While waiting for the release of The Power of Six by Pittacus Lore (this is the sequel to I Am Number Four), I picked up the book Light on Snow by Anita Shreve to avoid getting bored. Recently, I’m also trying to read more books from other authors aside from the works of Nicholas Sparks, Cecelia Ahern, Pittacus Lore, and Rick Riordan. So I guess having to decide to read other books will help me widen my reading experience and perhaps it can also give me an advantage by gaining new favorite authors.
Here’s the plot description from the back cover of the book:
What makes a family? That’s what twelve-year-old Nicky Dillon wonders after she and her widowed father discover a wailing, abandoned baby in the snow-filled woods near their home. Through the days that follow, Nicky, her father, and a visitor who unexpectedly arrives at their doorstep – a young woman evidently haunted by her own terrible choices – face a thicket of decisions, each seeming to carry equal possibilities of heartbreak or redemption. Writing with all the emotional resonance that has drawn millions of readers around the world to her fiction, Anita Shreve unfolds in Light on Snow a tender and surprising novel about love and its consequences.
The story was narrated from the point of view of 30-year-old Nicky Dillon as she reminisced a significant turning point in her life when she was merely twelve years old. She and her father moved from New York to Shepherd, a random place somewhere north, after they lost their mother and baby sister, Clara, from a car accident. I sympathized with Nicky and her father, as I know the feeling of losing a loved one. This situation leads a person to lose hope and show no enthusiasm for the future. It may be hard to accept this, but there will come a time when we will also experience death. Death is something we cannot avoid and escape from, as it is part of the human life. But I believe this book actually teaches readers how to face death of a loved one and allow himself or herself to slowly move forward.

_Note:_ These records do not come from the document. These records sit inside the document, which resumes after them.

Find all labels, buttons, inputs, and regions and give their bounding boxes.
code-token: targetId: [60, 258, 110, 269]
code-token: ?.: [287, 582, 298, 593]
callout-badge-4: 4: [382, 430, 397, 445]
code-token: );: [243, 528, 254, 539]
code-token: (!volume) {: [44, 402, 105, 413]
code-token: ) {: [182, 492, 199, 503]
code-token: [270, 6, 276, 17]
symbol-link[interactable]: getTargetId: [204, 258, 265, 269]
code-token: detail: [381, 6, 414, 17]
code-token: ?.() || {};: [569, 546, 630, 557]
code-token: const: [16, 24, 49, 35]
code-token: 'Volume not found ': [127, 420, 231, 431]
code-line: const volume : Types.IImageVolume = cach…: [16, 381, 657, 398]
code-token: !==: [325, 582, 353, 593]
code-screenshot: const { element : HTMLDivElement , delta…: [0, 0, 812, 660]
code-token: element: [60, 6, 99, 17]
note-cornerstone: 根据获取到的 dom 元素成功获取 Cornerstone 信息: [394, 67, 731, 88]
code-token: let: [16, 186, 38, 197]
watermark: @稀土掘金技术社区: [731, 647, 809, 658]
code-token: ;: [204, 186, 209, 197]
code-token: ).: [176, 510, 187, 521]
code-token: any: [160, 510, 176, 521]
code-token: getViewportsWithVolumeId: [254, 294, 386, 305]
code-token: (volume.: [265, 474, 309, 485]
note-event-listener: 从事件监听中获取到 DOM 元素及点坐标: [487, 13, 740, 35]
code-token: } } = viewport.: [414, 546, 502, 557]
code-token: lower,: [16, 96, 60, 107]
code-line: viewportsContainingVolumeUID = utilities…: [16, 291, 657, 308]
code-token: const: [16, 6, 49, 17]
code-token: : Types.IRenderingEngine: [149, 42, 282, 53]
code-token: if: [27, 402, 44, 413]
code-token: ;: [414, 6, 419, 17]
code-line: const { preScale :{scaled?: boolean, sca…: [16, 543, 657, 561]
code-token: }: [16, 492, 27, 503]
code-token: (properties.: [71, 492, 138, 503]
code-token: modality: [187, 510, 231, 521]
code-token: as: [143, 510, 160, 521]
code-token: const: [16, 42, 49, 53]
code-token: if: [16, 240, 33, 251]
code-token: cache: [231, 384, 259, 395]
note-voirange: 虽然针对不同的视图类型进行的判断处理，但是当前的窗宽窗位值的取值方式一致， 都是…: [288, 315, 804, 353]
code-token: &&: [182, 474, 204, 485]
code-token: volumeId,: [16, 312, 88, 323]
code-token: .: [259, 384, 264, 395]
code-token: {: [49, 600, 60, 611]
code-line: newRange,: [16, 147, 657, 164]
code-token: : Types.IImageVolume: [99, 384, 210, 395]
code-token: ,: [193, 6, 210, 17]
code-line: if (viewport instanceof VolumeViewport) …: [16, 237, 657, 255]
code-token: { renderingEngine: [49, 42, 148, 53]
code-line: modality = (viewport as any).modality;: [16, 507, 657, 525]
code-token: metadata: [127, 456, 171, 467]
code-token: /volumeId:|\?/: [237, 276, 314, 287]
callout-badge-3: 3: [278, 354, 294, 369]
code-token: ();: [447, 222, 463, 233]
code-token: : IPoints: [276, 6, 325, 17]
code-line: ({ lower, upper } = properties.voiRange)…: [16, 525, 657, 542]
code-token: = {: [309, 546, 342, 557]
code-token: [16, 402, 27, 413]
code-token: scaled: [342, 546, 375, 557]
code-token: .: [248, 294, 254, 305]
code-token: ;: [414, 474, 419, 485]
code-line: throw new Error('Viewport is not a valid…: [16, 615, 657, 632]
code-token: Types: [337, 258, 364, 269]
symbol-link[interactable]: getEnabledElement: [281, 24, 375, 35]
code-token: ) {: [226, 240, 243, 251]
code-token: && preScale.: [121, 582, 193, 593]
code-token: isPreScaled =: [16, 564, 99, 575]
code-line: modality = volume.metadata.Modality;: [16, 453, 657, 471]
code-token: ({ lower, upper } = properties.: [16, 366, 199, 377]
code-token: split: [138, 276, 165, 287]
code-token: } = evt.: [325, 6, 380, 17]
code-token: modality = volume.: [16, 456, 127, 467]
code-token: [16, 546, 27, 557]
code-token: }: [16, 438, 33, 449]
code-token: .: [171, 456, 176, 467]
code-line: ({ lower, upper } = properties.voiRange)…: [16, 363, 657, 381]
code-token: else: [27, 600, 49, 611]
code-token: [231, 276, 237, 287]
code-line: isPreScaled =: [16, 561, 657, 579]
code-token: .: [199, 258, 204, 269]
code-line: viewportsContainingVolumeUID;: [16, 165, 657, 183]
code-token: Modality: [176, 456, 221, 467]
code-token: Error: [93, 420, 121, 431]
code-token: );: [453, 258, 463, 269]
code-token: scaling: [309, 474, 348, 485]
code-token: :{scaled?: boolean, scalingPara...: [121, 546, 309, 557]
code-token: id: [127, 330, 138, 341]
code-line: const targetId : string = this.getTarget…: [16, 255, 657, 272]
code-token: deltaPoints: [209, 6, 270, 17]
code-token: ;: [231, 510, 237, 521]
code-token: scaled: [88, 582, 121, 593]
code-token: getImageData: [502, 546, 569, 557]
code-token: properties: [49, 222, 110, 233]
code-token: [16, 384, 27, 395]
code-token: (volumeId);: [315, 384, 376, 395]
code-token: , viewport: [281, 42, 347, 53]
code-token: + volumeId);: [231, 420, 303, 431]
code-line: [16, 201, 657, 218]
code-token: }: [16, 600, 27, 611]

Finding the abandoned baby in the snow had surely changed the lives of Nicky and her father, Robert. What surprised me was that Nicky immediately showed empathy towards the baby even though they were not related by blood. Nicky even tried to comprehend the reason for the abandonment of the baby by the parents. And this proved to demonstrate that Nicky, at such a young age, was not naïve about what’s happening in her surroundings. On the other hand, it was evident that Robert, although he cared for the health of the baby, did so only because the baby reminded him of his daughter Clara. It can never be overlooked the fact that he became a changed person after the death of his wife and youngest daughter. He cannot fully express his feelings of grief because once he did that, he might not be able to control his emotions. And this, in turn, will hurt Nicky as well. However, on the brighter side, I can say that the baby (who was later on named temporarily as Baby Doris), helped both Nicky and her father moved on, signifying a moment of learning to let go and mend their hearts.

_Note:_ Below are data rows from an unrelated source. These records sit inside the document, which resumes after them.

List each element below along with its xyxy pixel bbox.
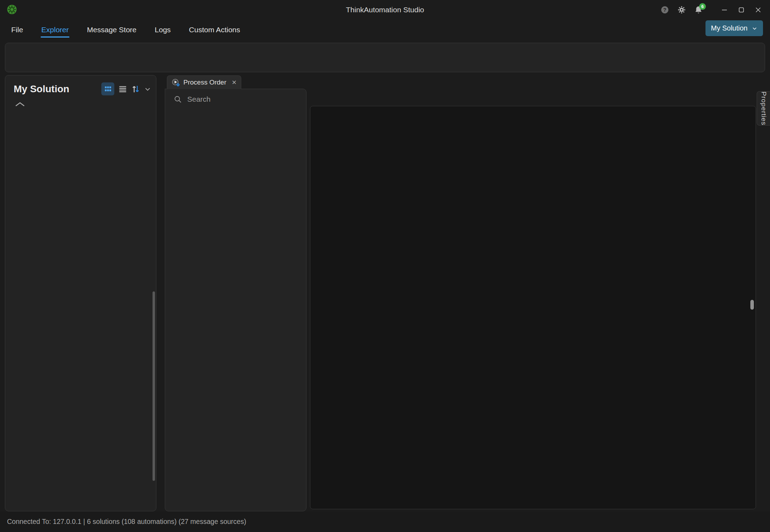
editor-scrollbar-thumb[interactable] <box>750 300 754 310</box>
tab-properties[interactable]: Properties <box>757 91 770 126</box>
connection-status: Connected To: 127.0.0.1 | 6 solutions (1… <box>7 518 246 526</box>
minimize-button[interactable] <box>716 0 733 20</box>
app-window: ThinkAutomation Studio ? 6 FileExplorerM… <box>0 0 770 532</box>
actions-panel: Search <box>165 89 306 511</box>
maximize-button[interactable] <box>733 0 750 20</box>
status-bar: Connected To: 127.0.0.1 | 6 solutions (1… <box>0 511 770 532</box>
svg-text:?: ? <box>663 7 667 13</box>
tab-close-icon[interactable]: ✕ <box>232 79 237 86</box>
window-title: ThinkAutomation Studio <box>0 0 770 20</box>
settings-gear-icon[interactable] <box>677 5 686 14</box>
menu-item-logs[interactable]: Logs <box>154 23 171 38</box>
sidebar-title: My Solution <box>14 83 97 95</box>
actions-search-placeholder: Search <box>187 95 211 103</box>
tab-process-order[interactable]: Process Order ✕ <box>167 75 241 89</box>
solution-sidebar: My Solution <box>5 75 156 511</box>
chevron-down-icon <box>752 26 757 31</box>
editor-toolbar <box>313 90 735 105</box>
menu-bar: FileExplorerMessage StoreLogsCustom Acti… <box>0 20 770 41</box>
automation-tab-icon <box>171 78 180 87</box>
title-bar: ThinkAutomation Studio ? 6 <box>0 0 770 20</box>
notifications-bell-icon[interactable]: 6 <box>694 5 703 14</box>
card-view-button[interactable] <box>101 82 114 95</box>
collapse-group-caret[interactable] <box>5 97 156 108</box>
help-icon[interactable]: ? <box>660 5 669 14</box>
solution-selector-button[interactable]: My Solution <box>705 20 763 36</box>
tab-label: Process Order <box>183 79 226 86</box>
menu-item-custom-actions[interactable]: Custom Actions <box>188 23 241 38</box>
search-icon <box>174 95 182 103</box>
main-toolbar <box>5 43 765 72</box>
menu-item-file[interactable]: File <box>11 23 24 38</box>
sort-button[interactable] <box>131 85 140 94</box>
menu-item-explorer[interactable]: Explorer <box>41 23 69 38</box>
solution-selector-label: My Solution <box>711 24 748 32</box>
menu-item-message-store[interactable]: Message Store <box>86 23 137 38</box>
sidebar-scrollbar[interactable] <box>153 291 155 481</box>
chevron-down-icon[interactable] <box>144 86 151 93</box>
automation-code-editor <box>310 106 756 509</box>
notification-badge: 6 <box>699 3 706 10</box>
actions-search[interactable]: Search <box>165 89 306 107</box>
close-button[interactable] <box>750 0 766 20</box>
list-view-button[interactable] <box>118 85 127 94</box>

Aside from baby Doris, the biological mother of the baby, Charlotte, also took part in changing the lives of Nicky and Robert. She became Nicky’s companion – filling in the gap or empty space of what was supposed to be the part of her mother and younger sister. It was through Charlotte that Nicky slowly began to grasp the things that girls her age couldn’t understand yet. She questioned the reasons of people for abandoning and/or killing their babies, emphasizing the value of human life as what every person would have done and known. In the end, Charlotte and baby Doris both reunited the family that was once torn apart, while not being meant to replace the lost family of Nicky and her father. In short, this experience best described what Nicky had said in the book: “I thought about how one tiny decision can change a life. A decision that takes only a split second to make (p. 134).”

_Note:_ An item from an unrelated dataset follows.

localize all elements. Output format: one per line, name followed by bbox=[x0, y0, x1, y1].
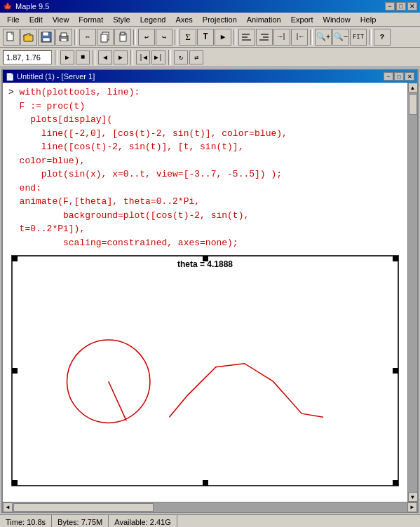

Overall, although Nicky’s character development was fully recognized, I felt that Nicky and Robert’s character development came out as lacking. Furthermore, the conclusion of the story was a bit rushed; therefore, leaving me search for something more, but I was impressed by how the book identified the true meaning of family and maturity. Firstly, the book portrayed how age is not defined by one’s level of maturity, especially when it comes to love, marriage, and having a baby. And secondly, family is not restricted to merely father, mother, and children. It’s the relationship, whether blood-related or not, that matters the most, where one can feel belonged, complete, loved, secured, and united by the mere presence of each other. This is the treasure that we cannot afford to lose.
A story of grief and loss, Light on Snow symbolically reminds us that in any ordinary day, amidst the hardships and problems being encountered, an external source/force can unexpectedly heal one’s heart, giving hope and providing him or her with a different perspective in life to make it more meaningful. This book, I can say, is worth reading.